- The World Wildlife Fund (WWF) has released the “Below the Canopy report”. It is the world’s first-ever global assessment of forest-living species populations.
- The report uses the methodology of WWF’s Living Planet Report (Living Planet Index) and developed a Forest Specialist Index that tracks wildlife that lives only in forests. In total, the report took into account 268 species (455 populations) of birds, mammals, reptiles and amphibians.
- According to the report, there has been a 53% decline in the number of forest wildlife populations since 1970. Of the 455 monitored populations, more than half declined at an annual rate of 1.7%, on average between 1970 and 2014.
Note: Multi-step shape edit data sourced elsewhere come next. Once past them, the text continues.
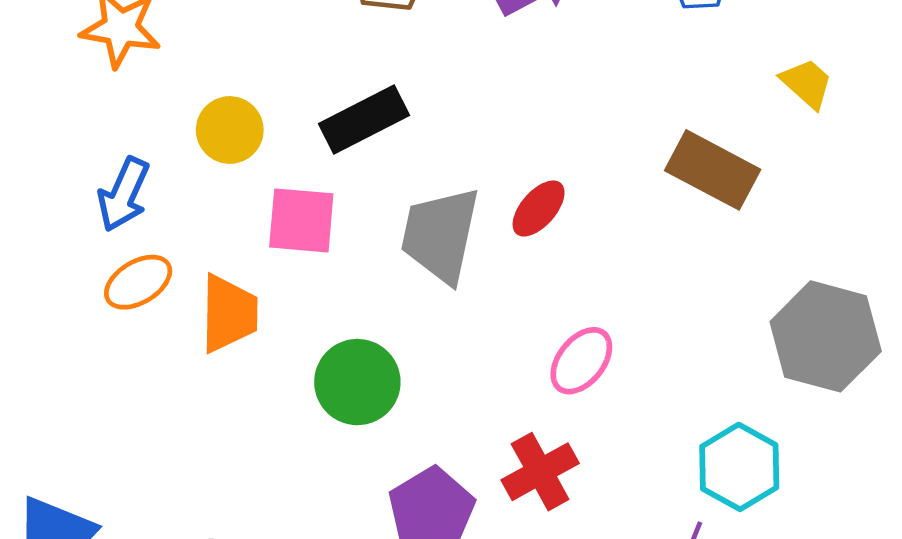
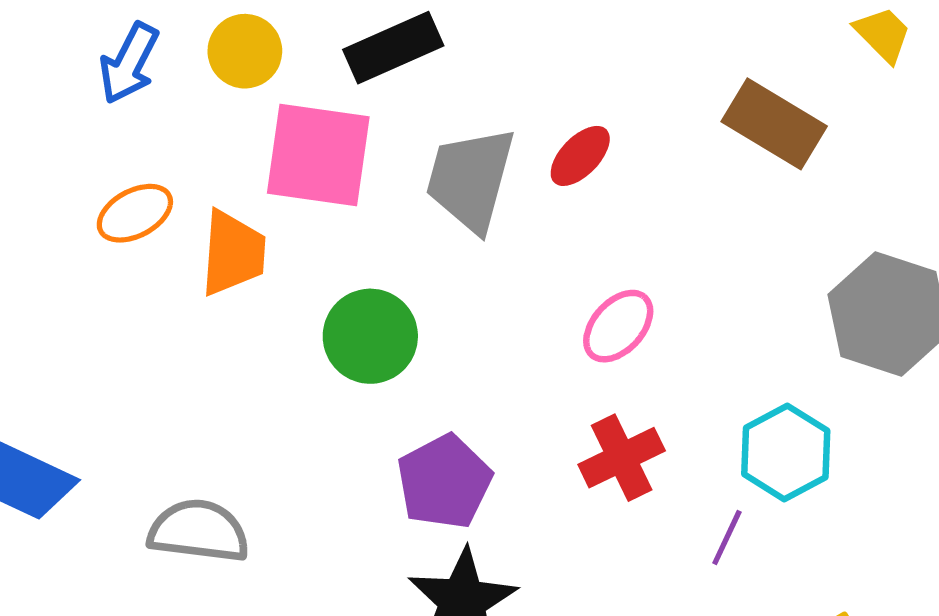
blue arrow: (124, 194) -> (129, 63), moved
pink square: (301, 220) -> (318, 155), size x1.4
red cross: (540, 472) -> (622, 458), moved

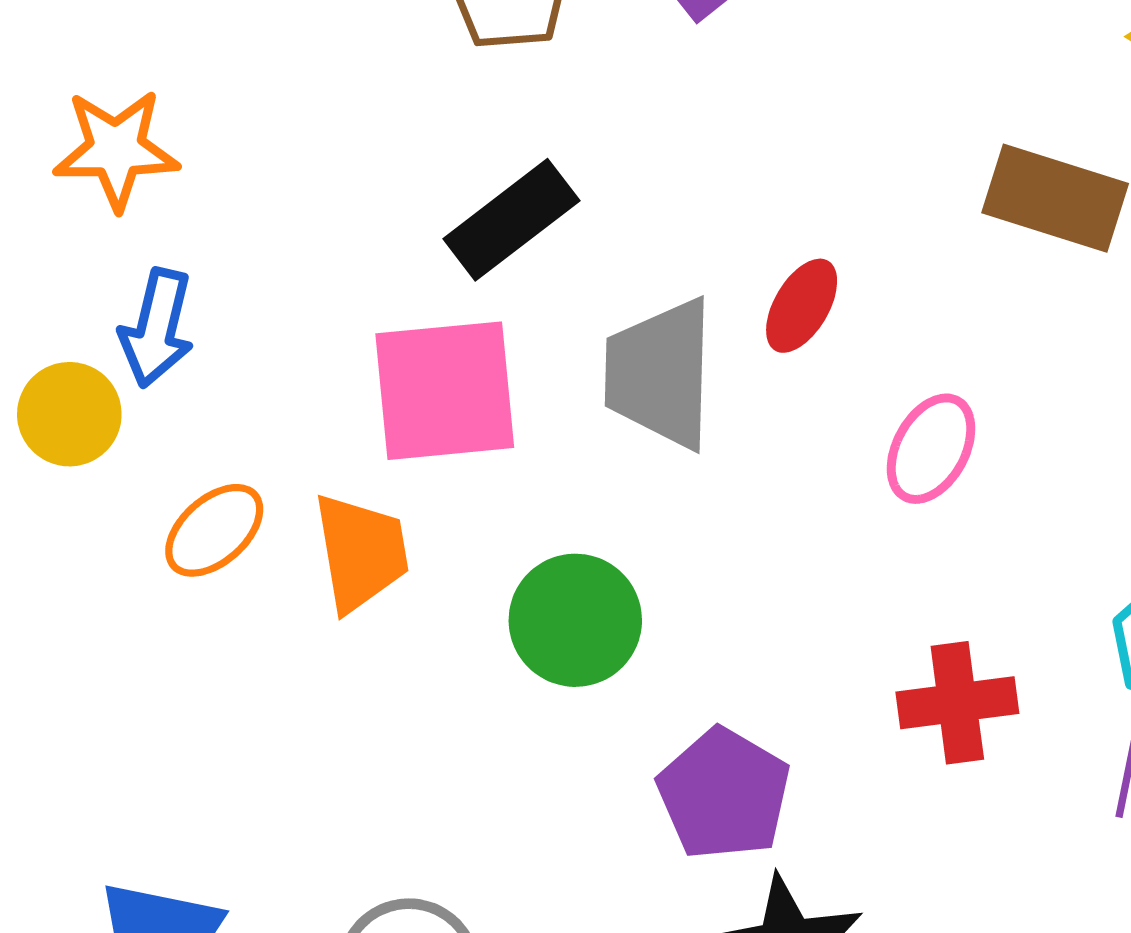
yellow circle: (245, 51) -> (69, 414), moved
pink ellipse: (618, 326) -> (931, 449), moved
red cross: (622, 458) -> (957, 703), turned 32

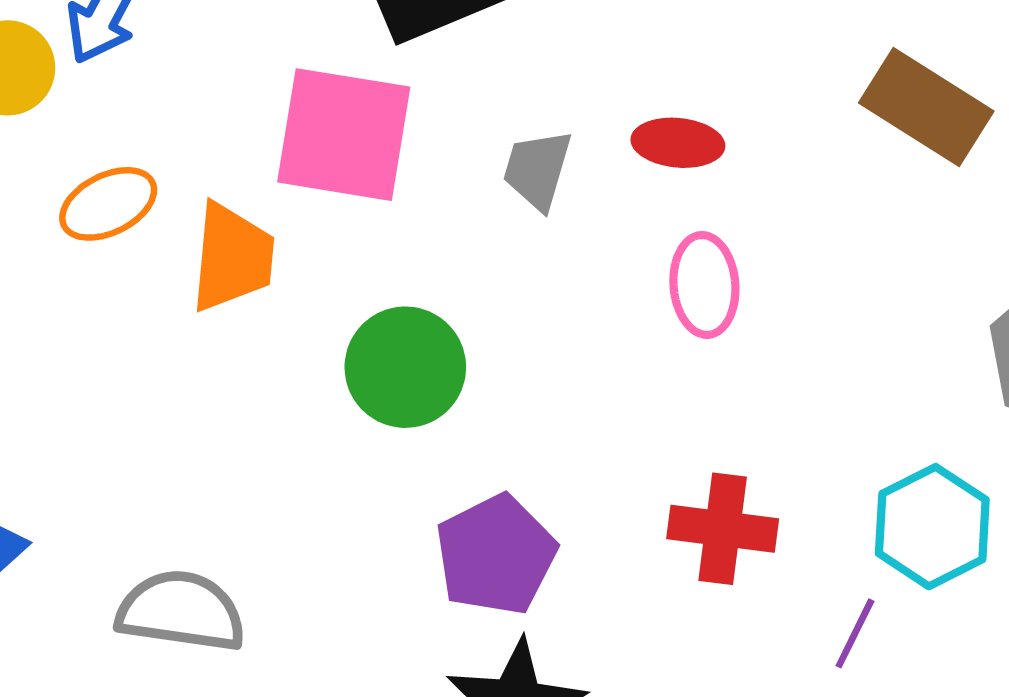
red ellipse: (802, 306) -> (678, 143), turned 50
gray trapezoid: (660, 374) -> (537, 170), size x0.6
pink ellipse: (931, 449) -> (704, 285), moved, turned -48

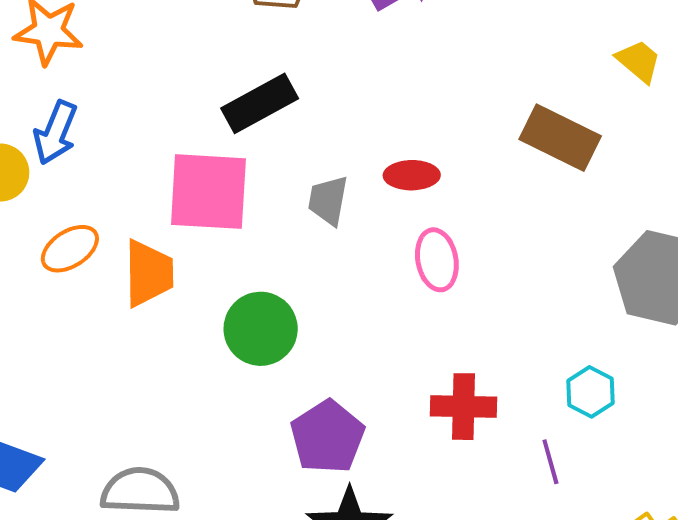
cyan hexagon: (932, 527) -> (591, 392), size x0.7
purple line: (855, 633) -> (550, 462), turned -36

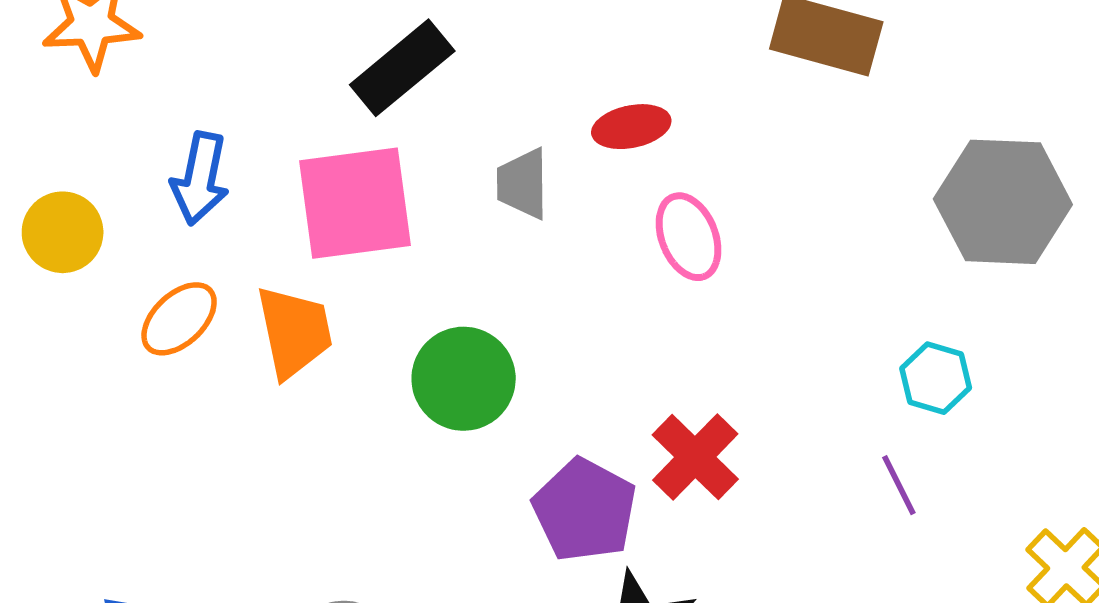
blue arrow: (56, 133) -> (200, 178), moved
red cross: (463, 407) -> (695, 457), moved, turned -36

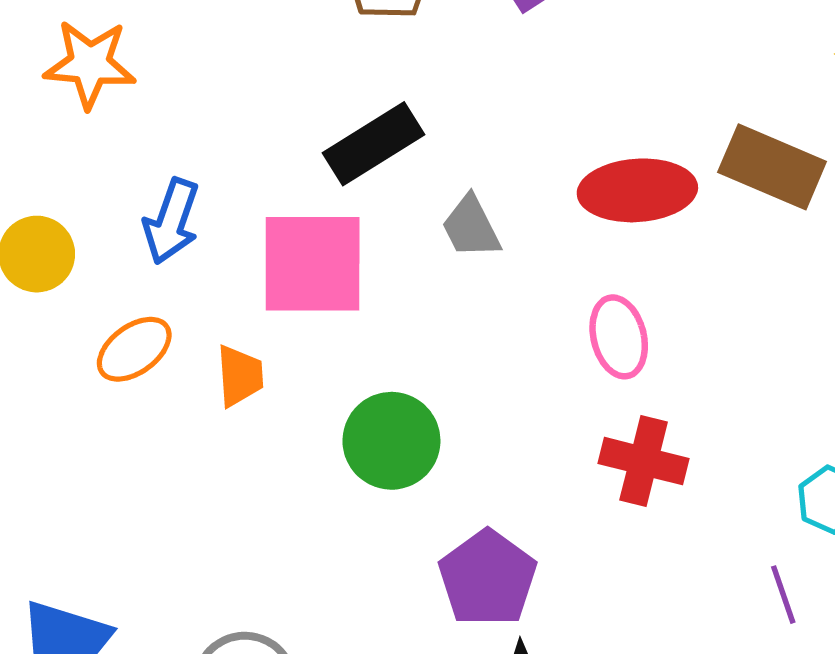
red ellipse: (631, 127) -> (637, 190), moved, size x1.6
gray trapezoid: (523, 184) -> (471, 227), moved, turned -34
orange trapezoid: (294, 332) -> (240, 376), size x0.7
red cross: (695, 457) -> (644, 461), moved, turned -38

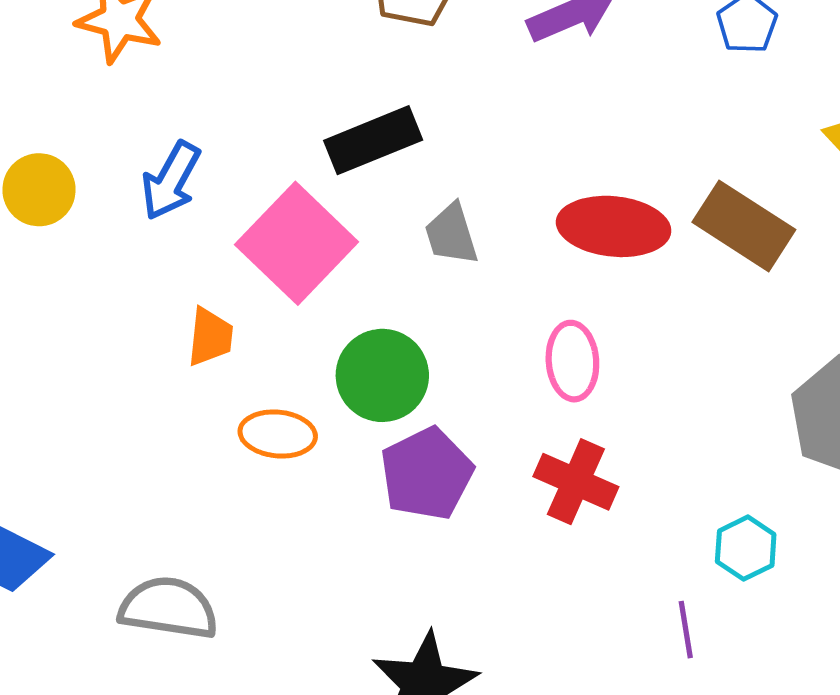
pink square: (313, 264) -> (297, 243), turned 34
orange ellipse: (134, 349) -> (278, 434), moved, turned 32
green circle: (391, 441) -> (382, 375), moved
purple pentagon: (488, 578) -> (427, 474), moved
- The report has noted that along with deforestation there were other major threats that has led to decline in wildlife populations. These include: Habitat loss and habitat degradation/change, overexploitation and climate change.
- Loss of habitat due to logging, agricultural expansion, mining, hunting, conflicts and spread of diseases accounted for almost 60% of threats. Nearly 20% of threats were due to overexploitation.
- Climate change threatened to 43% of amphibian populations, 37% of reptile populations, 21% of bird populations but only 3% of mammal populations.
- In October 2018 WWF published the Living Planet Report. The report highlighted that global populations of fish, birds, mammals, amphibians and reptiles have decreased by an average of 60% between 1970 and 2014.
- In an effort to conserve nature, world leaders have agreed to launch a New Deal for Nature and People at 15th Convention of Biological Diversity (CBD) COP in 2020 in China.